Hanya saat mengurus keperluan administratif, saya baru tersadar bahwa meski de jure sudah resmi menjadi warga negara de facto saya diperlakukan seperti bukan warga negara Indonesia. Terutama saat huru-hara rasialis yang terjadi menjelang ataupun pascareformasi secara berkala, mendadak saya sadar bahwa ternyata saya keturunan Tionghoa.

Meski tanpa salah apalagi dosa –kecuali kebetulan dilahirkan di Indonesia oleh ibunda keturunan Tionghoa–saat huru-hara rasialis memang lebih baik saya menyembunyikan diri agar tidak terlihat oleh para huru-harawan yang mendadak bernafsu ingin membasmi habis mereka yang tampak seperti orang Tionghoa.

Teman-teman suku Manado, Dayak, atau Sunda sebaiknya juga jangan menampakkan diri saat para huru-harawan sedang dalam kondisi amarah membara karena warna kulit dan bentuk mata mereka mirip Tionghoa! Sebaliknya, ayah saya yang kebetulan tidak bermata sipit dan berwarna kulit sawo matang malah selalu aman dan selamat dari angkara murka para huru-harawan anti-Tionghoa.

Nasib – Saya sebenarnya sudah terbiasa sehingga pasrah didiskriminasi sebagai minoritas. Namun, mendadak datanglah Gus Dur ke marcapada untuk membela kepentingan dan menjunjung tinggi hak asasi kaum minoritas yang juga manusia. Dengan gaya tanpa peduli tentangan apa, mana dan siapa pun, Gus Dur membasmi segenap larangan terhadap semua yang berbau Tionghoa. Mulai dari aksara, bahasa Tionghoa, sampai hari raya Imlek. Malah sebaliknya, praktik diskriminasi ras resmi dilarang melalui UU Anti-Diskriminasi Ras.

Berkat Gus Dur, tiba masa habis-gelap-datang-terang bagi kaum minoritas warga Indonesia keturunan Tionghoa. Euforia kegembiraan dan kebahagiaan mewarnai kehidupan warga Indonesia keturunan Tionghoa yang sebelumnya sudah terbiasa didiskriminasi!

Namun, nasib saya sebagai minoritas belum selesai. Ternyata, saya tergolong minoritas di dalam minoritas! Di masyarakat keturunan Tionghoa di Indonesia, juga masih ada diskriminasi. Warga keturunan Tionghoa di Indonesia masih terpecah-pecah menjadi aneka-ragam suku, antara lain Khek, Hok Jia, Konghu, Tiochiu, Hakka, dan Babah. Ada suku yang merasa diri lebih superior ketimbang suku lain, padahal sama- sama Tionghoa. Secara psikokultural, warga keturunan Tionghoa di Indonesia terbagi menjadi kelompok yang menganggap diri asli dan kelompok yang dianggap tidak-asli.

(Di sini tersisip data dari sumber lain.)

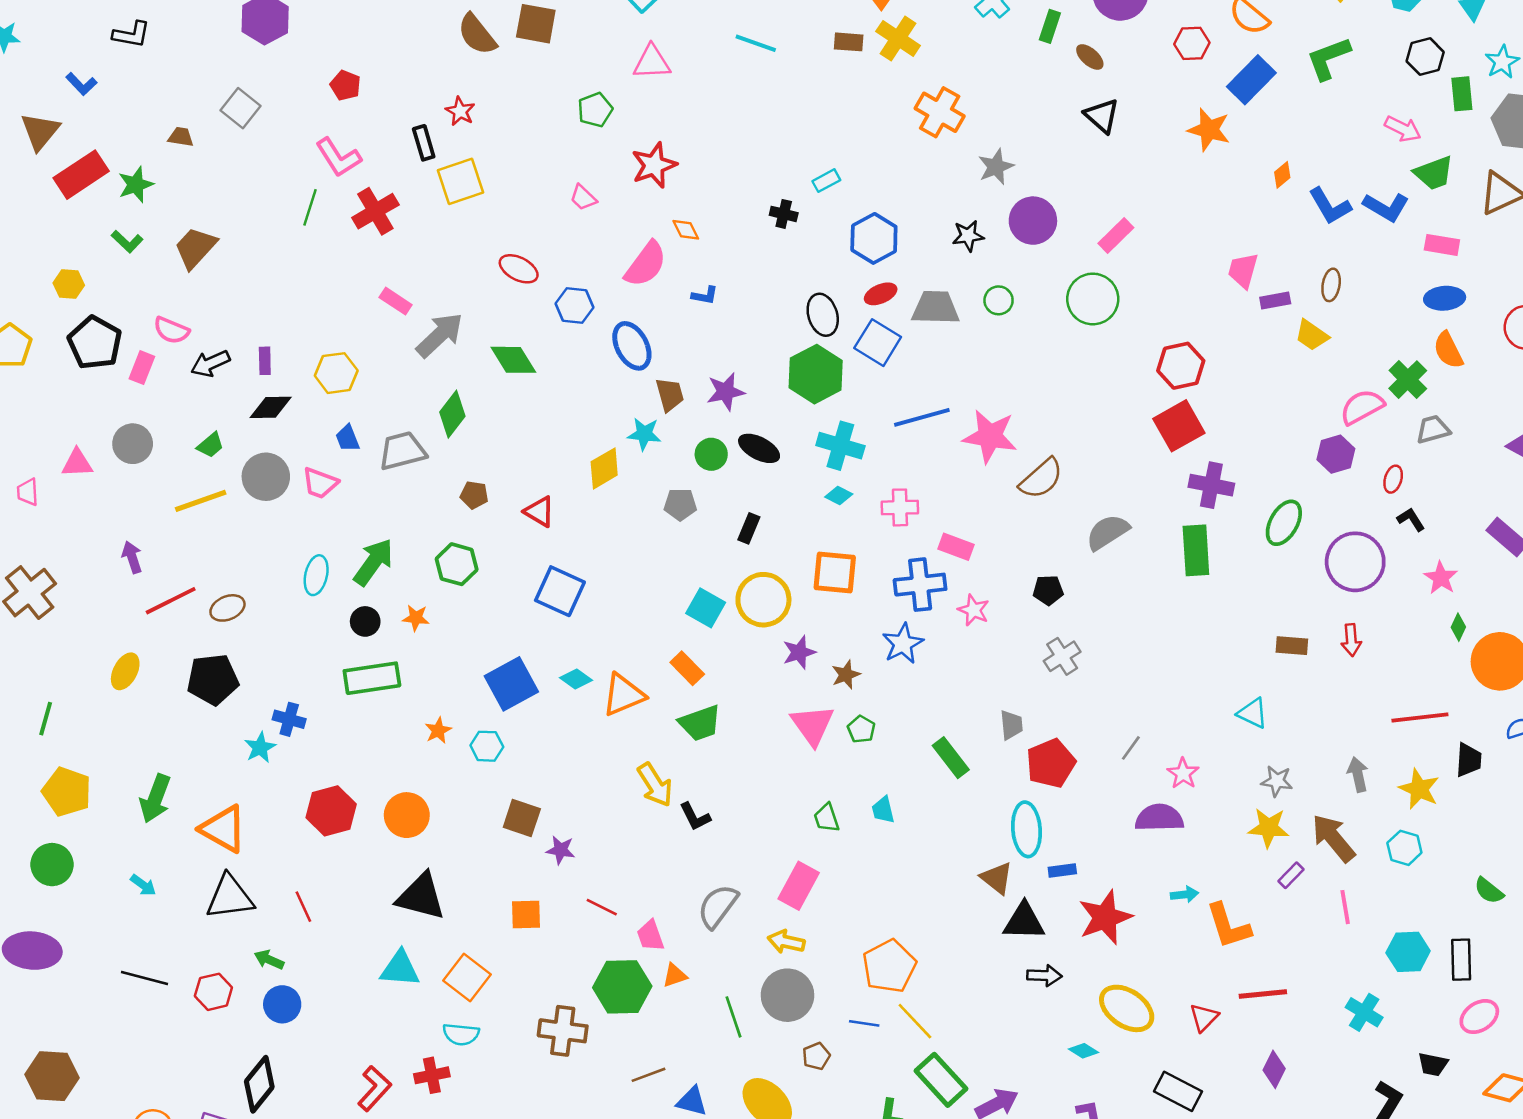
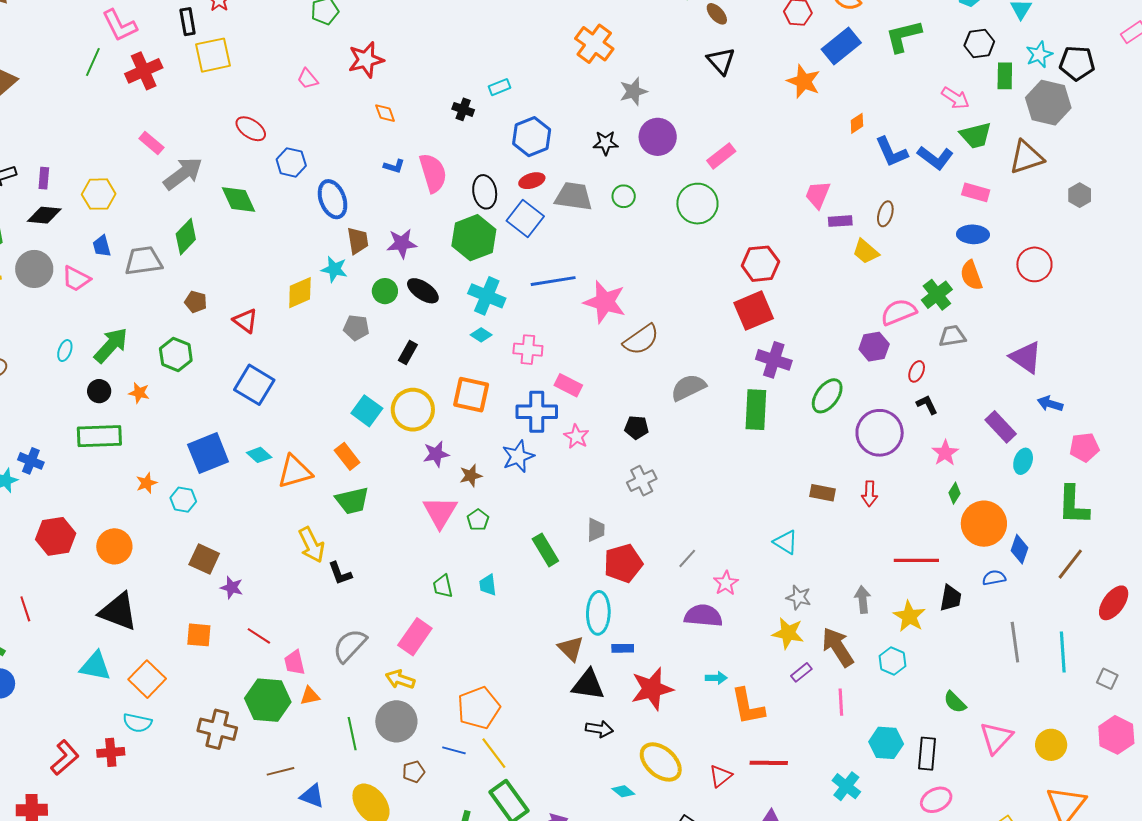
pink semicircle: (646, 264) -> (433, 173), moved, turned -60
cyan ellipse: (316, 575) -> (65, 351), size x0.7

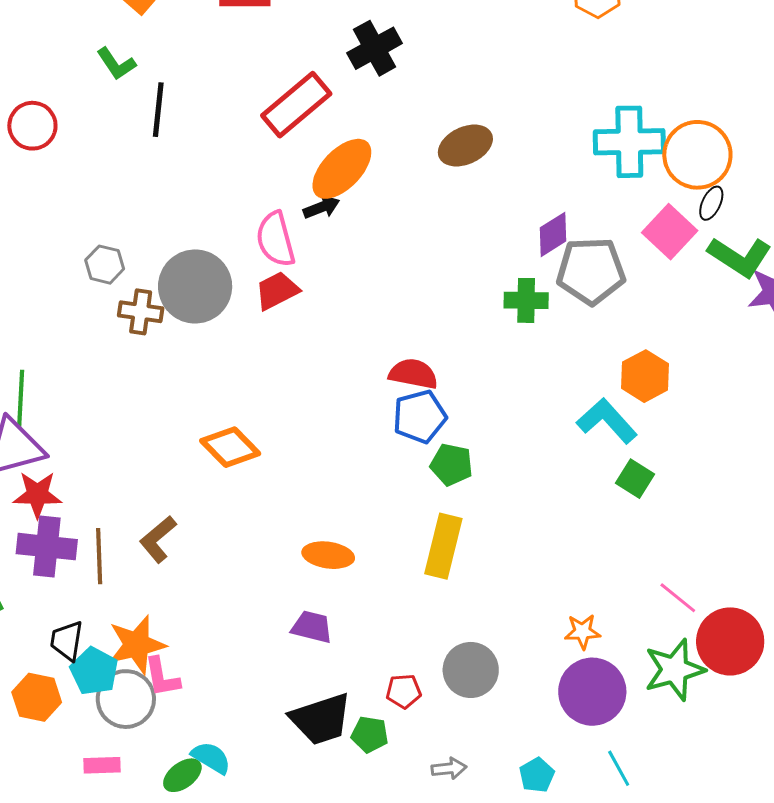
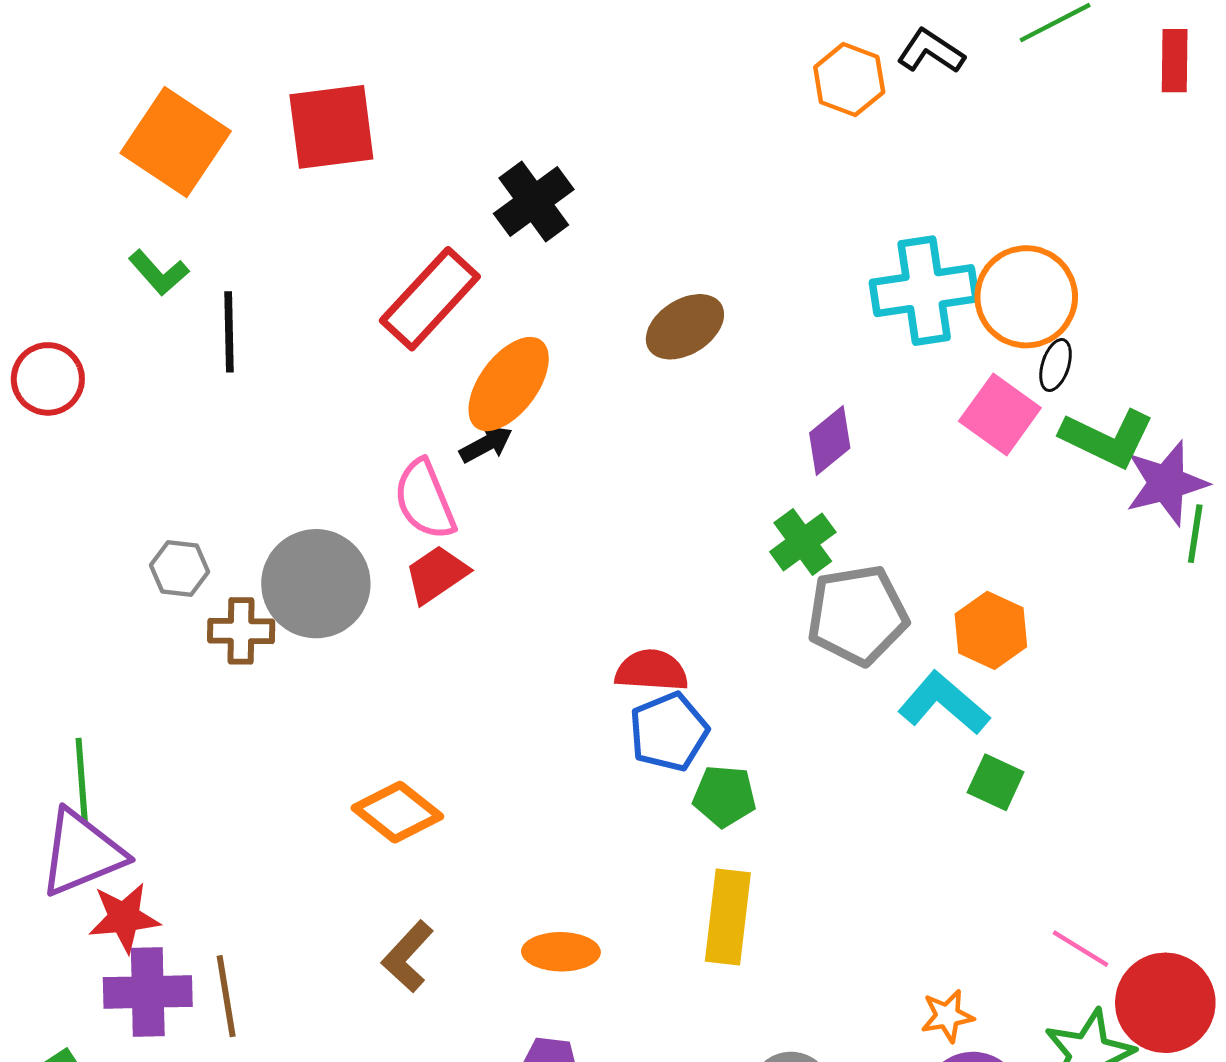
gray pentagon: (591, 271) -> (857, 615), moved
green cross: (526, 300) -> (803, 542), turned -30
brown L-shape: (158, 539) -> (408, 956), moved

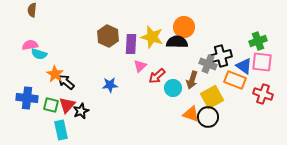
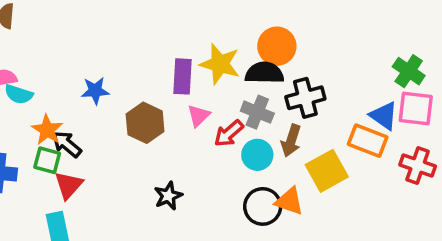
brown hexagon: (108, 36) -> (145, 123), moved
green cross: (258, 41) -> (409, 71), turned -36
black cross: (221, 56) -> (305, 98), moved
gray cross: (208, 64) -> (257, 112), moved
blue star: (110, 85) -> (95, 91), moved
green square: (51, 105) -> (47, 160), moved
black star: (81, 111) -> (168, 196), moved
black circle: (208, 117) -> (263, 206), moved

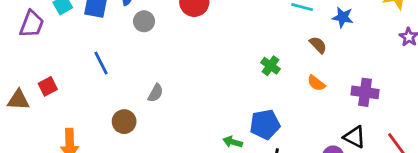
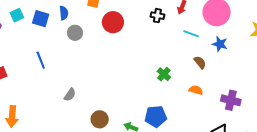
orange semicircle: (316, 83) -> (196, 90), turned 152
gray semicircle: (156, 93) -> (70, 95), moved
brown circle: (124, 122) -> (100, 119), moved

Yang merasa dirinya asli, mengutamakan Tanah Leluhur sebagai tempat asal-usul para leluhurnya, sementara yang dianggap tidak-asli menjunjung tinggi Tanah Air di mana dirinya dilahirkan. Yang merasa asli menganggap dirinya berharkat-martabat lebih tinggi ketimbang yang dikelompokkan tidak-asli.

Naas, ternyata kesukuan saya tergolong ke Babah yang dianggap tidak asli. Ketidak-aslian saya masih diperparah perilaku sikap- pribadi saya yang memang telanjur lebih berbudaya Jawa ketimbang Tionghoa. Keminoritasan pribadi saya di dalam keminoritasan kelompok keturunan Tionghoa di Indonesia makin diperminoritas falsafah hidup saya yang bukan Konfusius, melainkan falsafah Jawa: ojo dumeh.

Alhasil, perilaku bisnis saya terlalu berat dibebani nilai-nilai etika, moral, dan moral hingga saya tidak pernah tega memanfaatkan hubungan pribadi dengan teman-teman yang kebetulan memiliki kekuasaan politik atau militer untuk tujuan bisnis. Tidak mengherankan apabila di antara sesama keturunan Tionghoa, saya dianggap makhluk bo cwan, bo lui, bo jai, yang artinya tidak menguntungkan, tidak mendatangkan duwit, sehingga akhirnya ya tidak berguna!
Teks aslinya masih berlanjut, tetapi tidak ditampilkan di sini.